Photo credit: Douglas Robertson

Photo credit: Douglas Robertson

Photo credit: Douglas Robertson

Yarn

Verdant Works, Dundee

March-April 2008

Yarn was a co-production with Dundee Rep, with four performers from the Dundee Rep Ensemble and two from Grid Iron. It was developed over a fourteen-month period and drew upon the politics of clothing, especially the issue of the burka, the history of fabric manufacture, and above all the personal nature of clothes and how they shape us. We were particularly influenced by the work of Louise Bourgeois and her obsession with the spider as spinner and repairer of damage. Texts from Henry James and Thomas Carlyle were interwoven with original writing by Ben Harrison, traditional songs and devised material from the actors.

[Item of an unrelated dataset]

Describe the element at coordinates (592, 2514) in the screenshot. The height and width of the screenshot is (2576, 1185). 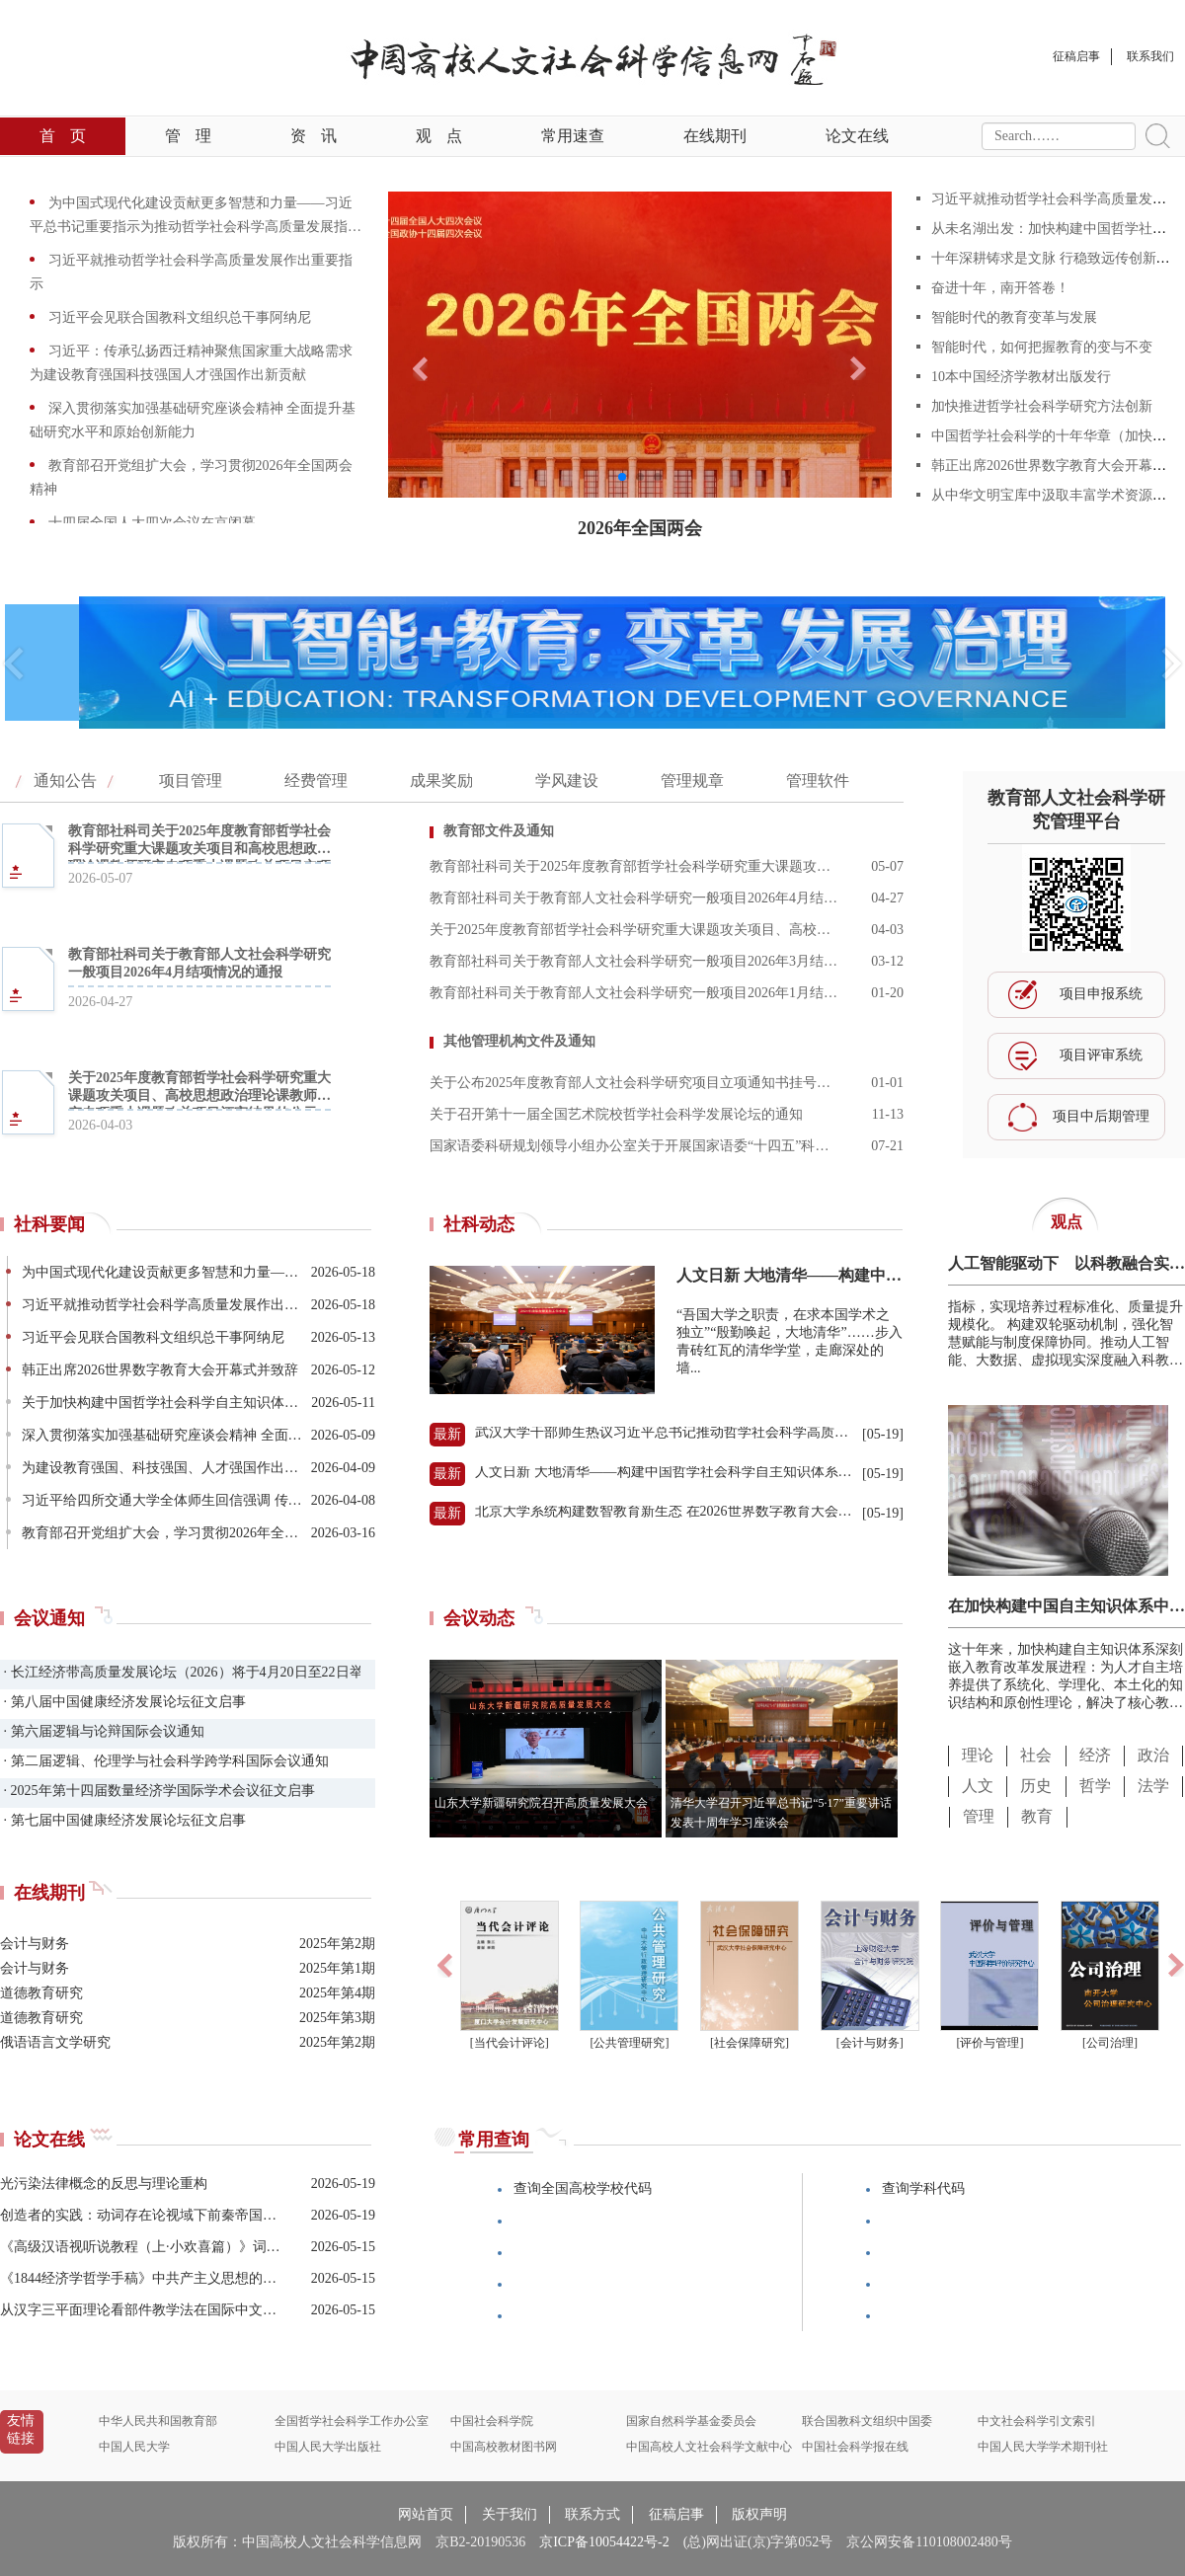 I see `联系方式` at that location.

Yarn was presented in promenade in and around the Verdant Works, a former textile mill in the heart of Dundee. It ended in a vast weaving shed, its roof open to the elements, with a kaleidoscopic race under a gigantic spinning spider through a string of tales associated with clothing from Adam and Eve to a contemporary account of child labour.

Mark Fisher, The Guardian

Rich in ideas, vivid in execution, Yarn forms a delightful fabric that takes time to unravel.

Neil Cooper, The Herald

It’s been interesting watching Grid Iron add an explicitly political dimension to their output over the past couple of years, much of it gleaned from extensive work in the Middle East. . .classic Grid Iron with an edge, ripping through layers of human artifice to get to the heart of the matter. They wear it well, on their sleeves and everywhere else.

Joyce McMillan, The Scotsman

there’s something heroic about Ben Harrison’s Grid Iron company, and their sustained attempt- via site-specific shows- to explore the world of true sensual delight and passion. . .Yarn is a wholly charming series of reflections on the role of clothes and fabrics in human history, sexuality and identity. . .what’s attractive about Yarn is its imaginative attempt to engage with Dundee as a textile town, to evoke a deeper understanding of its past. It also features a bracing sense of internationalism. And it has a gloriously eclectic finale, co-staged with Janet Smith of Scottish Dance Theatre, that races like a thing possessed through an eccentric world history of cloth and its abuses. . .glamorous, allusive, thought-provoking.

View From The Stalls blog

Ben Harrison’s direction and incredible technical team ensure that like ‘Roam’ before it, Yarn is one of those rare productions which hits the balance between being entertaining and thought-provoking just right.

Alan Chadwick, The Metro

Grid Iron delivers an impressive array of narrative threads with which to weave together its stories.

Evening Telegraph and Post

Each superb soliloquy casts light on a memory- or experience- involving a garment, releasing feelings of anger, envy, regret, lust. . .the diverse politics of clothes is a major thread throughout incorporating the use of clever puppetry. This is an outstanding production, delivered by a brilliant cast. . .the audience is lead seamlessly, an ongoing fascination holding the pieces together generating a truly unforgettable theatrical experience Dundee audiences should grab with both hands.